そして今、そのレガシーをどのように繋いでいくのかが行政にも問われている。その一つとして年齢を問わずスポーツ人口を増やすことで、心身を鍛え、健康も維持できる取り組みが必要である。

ア)高架下を活用したスポーツ・レクリエーション施設を整備しないか

スポーツ施設の要望を頻繁に頂く、他市でも事例があるように、高架下を活用したスポーツ・レクリエーション施設を整備できないか。

小金井市内の駅部分を除く高架部分は、

  • 橋脚と橋脚の間隔は東西が約14m、南北は高架の幅が約10m。実質、使用できる敷地面積は約112m。高さは地上からレールまでが約5m~8m。高架の保守点検の都合上、施設の建築可能な高さは更に約2メートル低くなる。
  • 従って、建物(棟)の東西の全長は約11.5m、南北の奥行きは約7.4m。建物の高さ3.6m、室内の高さ2.5m。面積は約85㎡。
  • 総合体育館の柔道場が約161㎡(98畳)の半分の面積になる。

以上のことから、費用対効果の観点も含め、市内の高架下は、スポーツ施設を建設するのは難しい

施設としての整備では十分な面積が得られないという事であれば、野外施設はできないか

市内の高架下で確保できる長方形のスペースは東西約14m、南北約8m、面積は約112㎡。バスケットボールのハーフコート(210㎡)の半分にも満たないことから難しいと考える。

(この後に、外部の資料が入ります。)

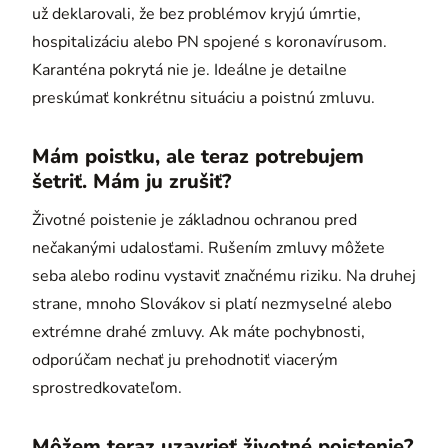
už deklarovali, že bez problémov kryjú úmrtie,
hospitalizáciu alebo PN spojené s koronavírusom.
Karanténa pokrytá nie je. Ideálne je detailne
preskúmať konkrétnu situáciu a poistnú zmluvu.
Mám poistku, ale teraz potrebujem
šetriť. Mám ju zrušiť?
Životné poistenie je základnou ochranou pred
nečakanými udalosťami. Rušením zmluvy môžete
seba alebo rodinu vystaviť značnému riziku. Na druhej
strane, mnoho Slovákov si platí nezmyselné alebo
extrémne drahé zmluvy. Ak máte pochybnosti,
odporúčam nechať ju prehodnotiť viacerým
sprostredkovateľom.
Môžem teraz uzavrieť životné poistenie?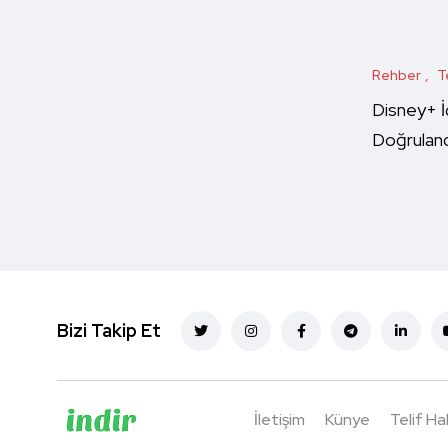
Rehber
T
Disney+ İ
Doğruland
Bizi Takip Et
İletişim
Künye
Telif Ha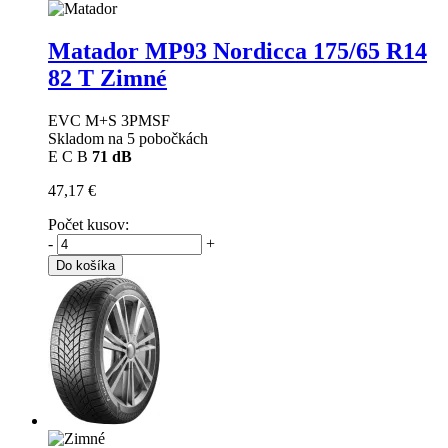
Matador MP93 Nordicca
175/65 R14
82 T Zimné
EVC M+S 3PMSF
Skladom na 5 pobočkách
E
C
B
71 dB
47,17 €
Počet kusov:
-
+
Do košíka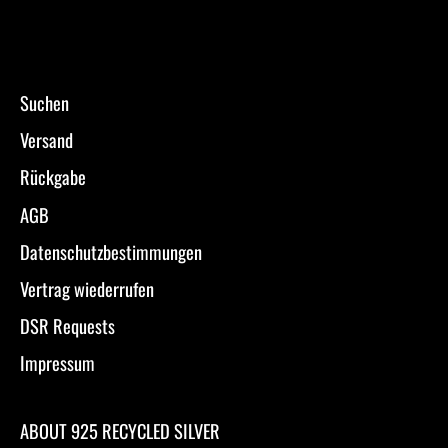
Suchen
Versand
Rückgabe
AGB
Datenschutzbestimmungen
Vertrag wiederrufen
DSR Requests
Impressum
ABOUT 925 RECYCLED SILVER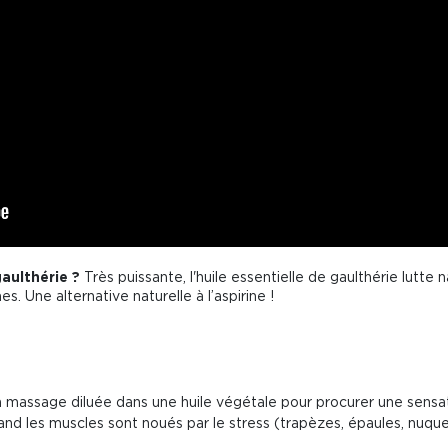
gaulthérie ?
Très puissante, l'huile essentielle de gaulthérie lutte
 Une alternative naturelle à l’aspirine !
 en massage diluée dans une huile végétale pour procurer une sensa
nd les muscles sont noués par le stress (trapèzes, épaules, nuque...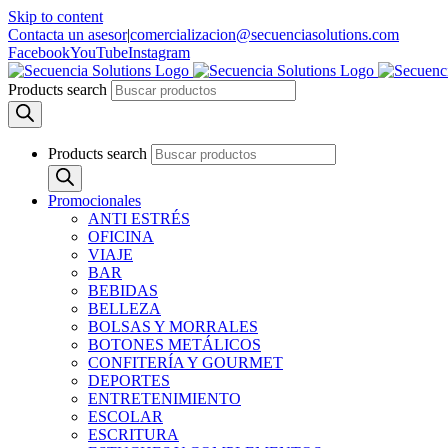
Skip to content
Contacta un asesor
|
comercializacion@secuenciasolutions.com
Facebook
YouTube
Instagram
Products search
Products search
Promocionales
ANTI ESTRÉS
OFICINA
VIAJE
BAR
BEBIDAS
BELLEZA
BOLSAS Y MORRALES
BOTONES METÁLICOS
CONFITERÍA Y GOURMET
DEPORTES
ENTRETENIMIENTO
ESCOLAR
ESCRITURA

「東京オリンピック・パラリンピック2020」のレガシーをどのように繋いでいくのかが問われているが、施設整備も含めスポーツ振興をもっと積極的に進めるべきではないか。

スポーツを通じた健康づくり(ラジオ体操プロジェクト)、パラスポーツの推進、ボランティアとの活動、教育を通じたオリンピックに関する学習など、これらの取組を今後に活かしていくことだと考える。

スポーツ施設の整備ももちろん重要であり、公共施設等総合管理計画やスポーツ推進計画にもあるとおり、本市のスポーツ施設に加え、民間や大学における類似施設、学校の一般開放の実態等を踏まえて、市域における最適なスポーツ施設の配置やサービス内容について費用対効果も含めた検証・検討を行う。

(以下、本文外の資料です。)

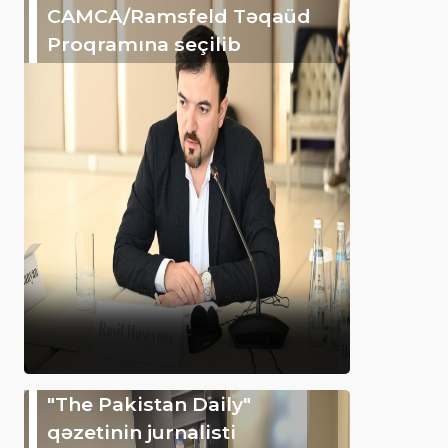
CAMCA/Ramsfeld Təqaüd
Proqramına seçilib
"The Pakistan Daily"
qəzetinin jurnalisti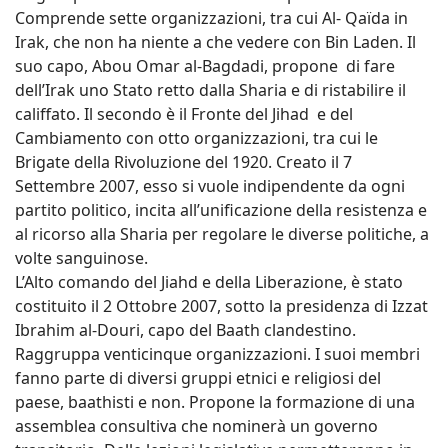
Comprende sette organizzazioni, tra cui Al- Qaïda in
Irak, che non ha niente a che vedere con Bin Laden. Il
suo capo, Abou Omar al-Bagdadi, propone di fare
dell’Irak uno Stato retto dalla Sharia e di ristabilire il
califfato. Il secondo è il Fronte del Jihad e del
Cambiamento con otto organizzazioni, tra cui le
Brigate della Rivoluzione del 1920. Creato il 7
Settembre 2007, esso si vuole indipendente da ogni
partito politico, incita all’unificazione della resistenza e
al ricorso alla Sharia per regolare le diverse politiche, a
volte sanguinose.
L’Alto comando del Jiahd e della Liberazione, è stato
costituito il 2 Ottobre 2007, sotto la presidenza di Izzat
Ibrahim al-Douri, capo del Baath clandestino.
Raggruppa venticinque organizzazioni. I suoi membri
fanno parte di diversi gruppi etnici e religiosi del
paese, baathisti e non. Propone la formazione di una
assemblea consultiva che nominerà un governo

この機運と経験を消さず、さらなる市のスポーツの発展を図るため、今年度、教育委員会ではスポーツ推進審議会を設置する予定。今後はこの審議会において、スポーツ施設を含む様々なスポーツの振興に関することが協議され、さらなる市のスポーツ推進が図られていくものと考える。

イ)部活動改革の今後の取組について

部活動指導員については私も平成29年度から取り組んで来た課題でもある。

教員の負担軽減の点からも、部活動を従来のスタイルで運営していくことが困難になっている。そのような中で、地域と連携をした部活動の推進が模索されています。小金井市の検討状況などについて伺う。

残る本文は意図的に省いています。